Background
In each life activity, the biological function of a protein plays an important role, and the biological function of a protein is mainly determined by its structure. Predicting the solvent accessibility of proteins is a key step in the prediction of protein structure. Therefore, the method for accurately predicting the solvent accessibility of the protein has important guiding significance for the aspects of understanding the protein function, analyzing the interrelation among biomolecules, designing new drugs and the like.
The research literature finds that many methods for predicting the Solvent accessibility of protein amino acids have been proposed, such as san (Joo, K.; Lee, S.J.; Lee, J.san: Solvent accessibility prediction of proteins by means of a protein structure, function, biological. 2012,80,1791, Joo, K, etc. san: a method for predicting the Solvent accessibility of proteins based on the K-neighbor algorithm, protein structure, function, biological. 2012,80,1791. and SPIDER3 (biological R et (2017) Capturing non-local interaction by local storage short term, biological. 2012, protein access prediction, and secondary nerve prediction, 2842. interaction, and secondary nerve access prediction, protein access prediction, secondary nerve access, protein access prediction, and secondary nerve access prediction, and secondary nerve access, protein access prediction, biological, and secondary nerve access, biological, and secondary nerve access, biological, 33(18) 2842 and 2849), etc. Although the existing method can be used for predicting the solvent accessibility of the protein, a large number of training data sets and machine learning algorithms are generally used, so the calculation cost is high, meanwhile, the problems of noise information and data imbalance in the training sets are not paid enough attention, the prediction accuracy cannot be guaranteed to be optimal, and the prediction efficiency needs to be further improved.

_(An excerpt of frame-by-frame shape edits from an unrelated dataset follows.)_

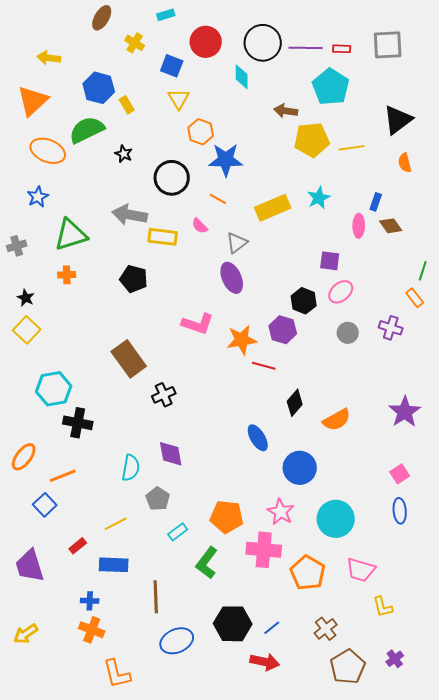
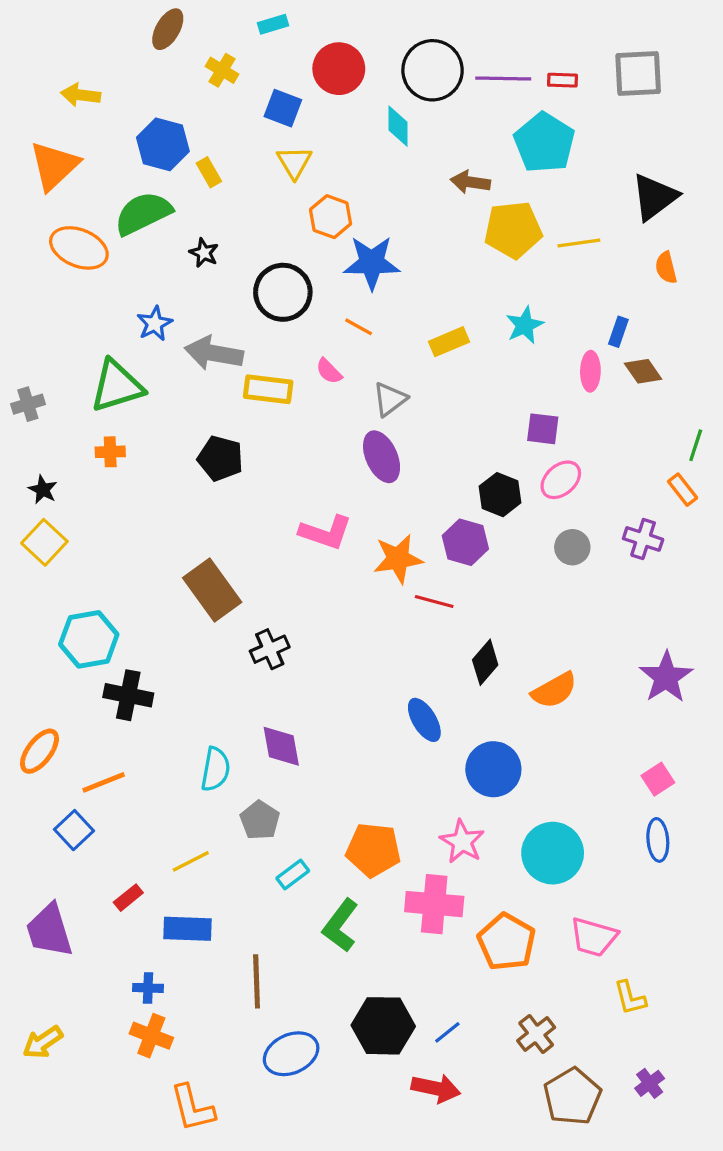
blue star: (38, 197) -> (155, 324), moved
yellow rectangle: (273, 208) -> (449, 342), size x0.7

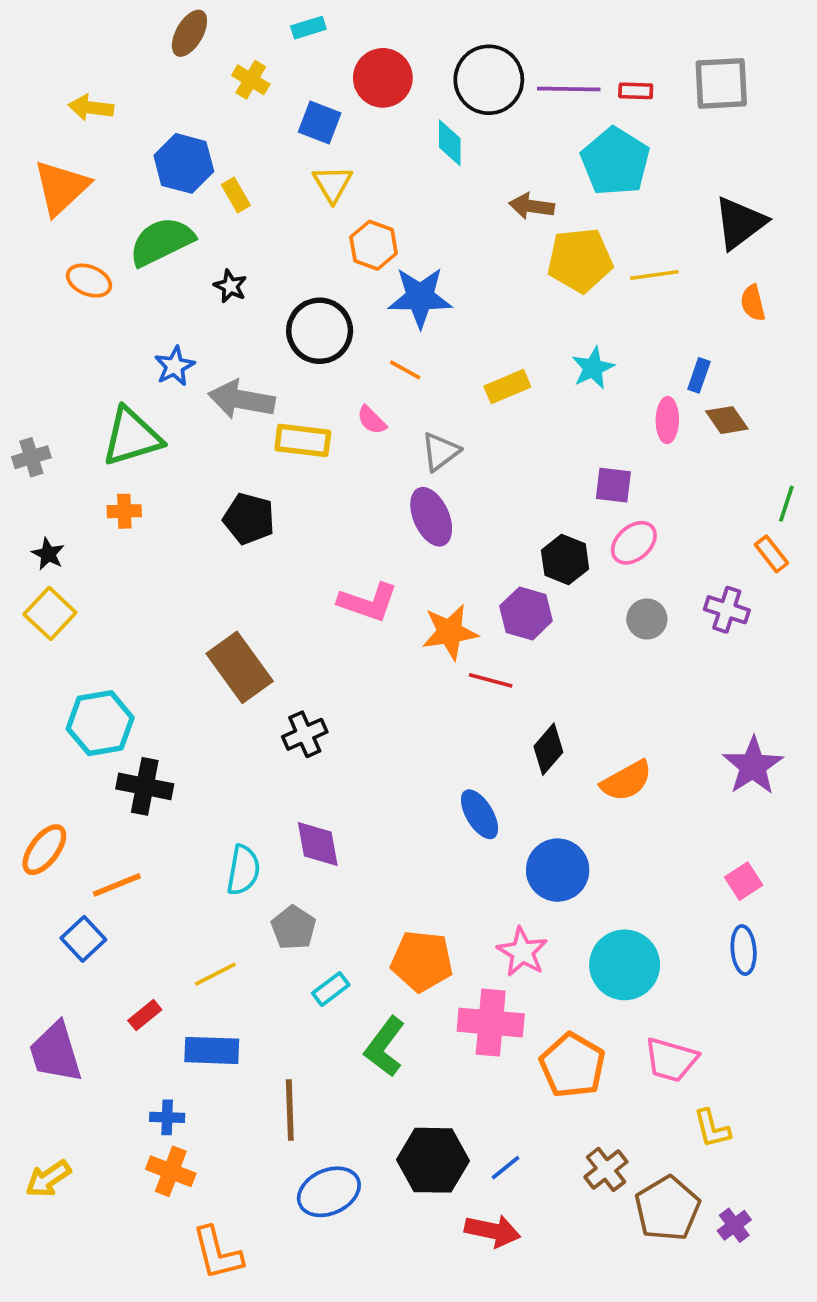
orange ellipse: (79, 248) -> (89, 281), size x0.7
brown pentagon: (572, 1097) -> (667, 1209), moved

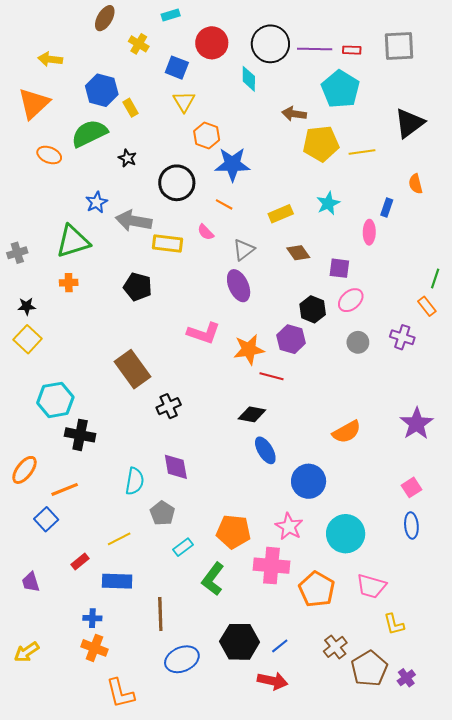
orange semicircle: (753, 303) -> (416, 184), moved
brown diamond: (727, 420) -> (298, 253), moved
black star: (48, 554) -> (27, 306), turned -30
black diamond: (548, 749) -> (252, 414), moved, turned 60
purple trapezoid: (56, 1052) -> (31, 582), size x0.6

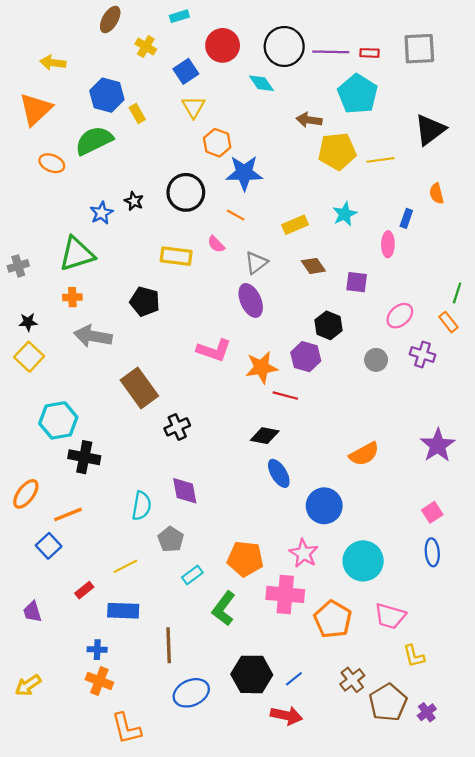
blue square: (177, 68) -> (186, 71), turned 35
cyan diamond: (249, 79) -> (261, 83), turned -35
black star: (127, 158) -> (134, 201), moved
gray arrow: (134, 221) -> (93, 336), moved
pink ellipse: (351, 300) -> (400, 316), moved

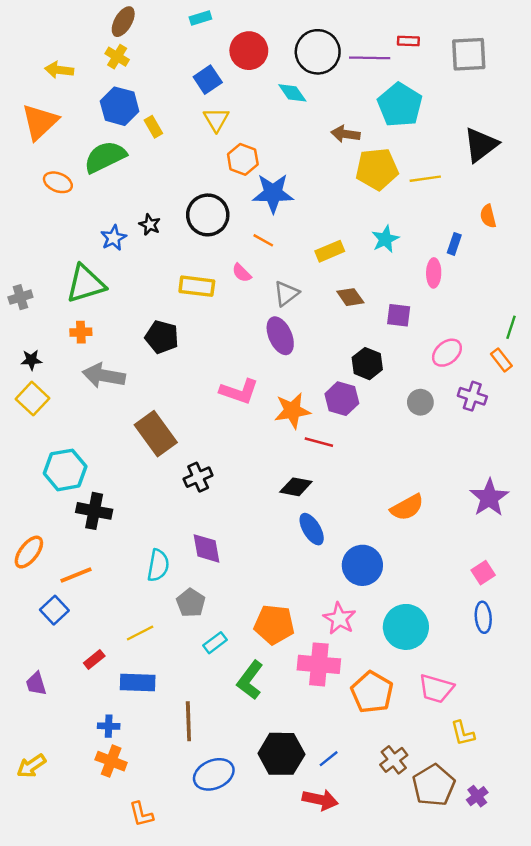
yellow cross: (146, 46) -> (117, 57), moved
red rectangle: (370, 53) -> (408, 41), moved
orange L-shape: (126, 728) -> (141, 814), size x0.7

In view of the above, the existing prediction methods for protein solvent accessibility have a great gap from the practical application requirements in terms of calculation cost and prediction accuracy, and improvements are urgently needed.
Disclosure of Invention
In order to overcome the defects of the existing prediction method of the accessibility of the protein solvent in the aspects of calculation cost and prediction accuracy, the invention provides the prediction method of the accessibility of the protein solvent based on the iterative search strategy, which has low calculation cost and high prediction accuracy.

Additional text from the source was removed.